The present invention relates to a data processing method and system for managing computer data logs, and more particularly to a technique for generating a log parser.
A log parser is a set of regular expressions that are used to parse each line of a particular type of log file (i.e., a computer file that includes a computer data log). The log file may include, for example, a record of system activity events (e.g., login, login failed, logout, and password changed). In currently used techniques for generating log parsers, a user manually writes regular expressions for a log parser using a known interface. The known interface applies each manually written regular expression to a log file and presents information that allows the user to determine whether or not the regular expression is effective.

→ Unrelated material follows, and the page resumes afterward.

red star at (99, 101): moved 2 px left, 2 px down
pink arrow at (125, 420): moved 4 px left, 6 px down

In first embodiments, the present invention provides a method of generating a log parser. The method includes a computer receiving regular expressions and storing the regular expressions in a crowd-sourced data repository. The method further includes, subsequent to receiving and storing the regular expressions, the computer receiving an instruction to create a log parser based on a sample log. The method further includes the computer receiving the sample log. The method further includes, based on the stored regular expressions and the received sample log, the computer identifying matches between a plurality of strings of characters included in the received sample log and a plurality of regular expressions included in the stored regular expressions. Each match indicates a regular expression included in the plurality of regular expressions is capable of parsing a respective string included in the plurality of strings. The method further includes, based on the identified matches, the computer generating the log parser as including the plurality of regular expressions that match the plurality of strings included in the sample log.

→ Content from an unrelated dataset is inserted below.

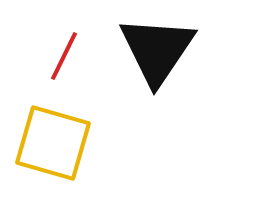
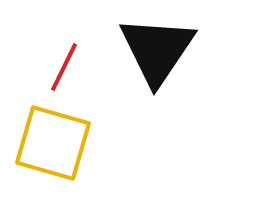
red line: moved 11 px down
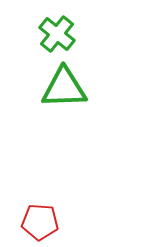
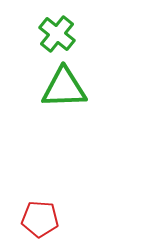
red pentagon: moved 3 px up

In second embodiments, the present invention provides a computer system including a central processing unit (CPU), a memory coupled to the CPU, and a computer-readable, tangible storage device coupled to the CPU. The storage device contains instructions that, when carried out by the CPU via the memory, implement a method of generating a log parser. The method includes the computer system receiving regular expressions and storing the regular expressions in a crowd-sourced data repository. The method further includes, subsequent to receiving and storing the regular expressions, the computer system receiving an instruction to create a log parser based on a sample log. The method further includes the computer system receiving the sample log. The method further includes, based on the stored regular expressions and the received sample log, the computer system identifying matches between a plurality of strings of characters included in the received sample log and a plurality of regular expressions included in the stored regular expressions. Each match indicates a regular expression included in the plurality of regular expressions is capable of parsing a respective string included in the plurality of strings. The method further includes, based on the identified matches, the computer system generating the log parser as including the plurality of regular expressions that match the plurality of strings included in the sample log.
In third embodiments, the present invention provides a computer program product including a computer-readable, tangible storage device and computer-readable program instructions stored in the computer-readable, tangible storage device. The computer-readable program instructions, when carried out by a central processing unit (CPU) of a computer system, implement a method of generating a custom log parser. The method includes the computer system receiving regular expressions and storing the regular expressions in a crowd-sourced data repository. The method further includes, subsequent to receiving and storing the regular expressions, the computer system receiving an instruction to create a log parser based on a sample log. The method further includes the computer system receiving the sample log. The method further includes, based on the stored regular expressions and the received sample log, the computer system identifying matches between a plurality of strings of characters included in the received sample log and a plurality of regular expressions included in the stored regular expressions, each match indicating a regular expression included in the plurality of regular expressions is capable of parsing a respective string included in the plurality of strings. The method further includes, based on the identified matches, the computer system generating the log parser as including the plurality of regular expressions that match the plurality of strings included in the sample log.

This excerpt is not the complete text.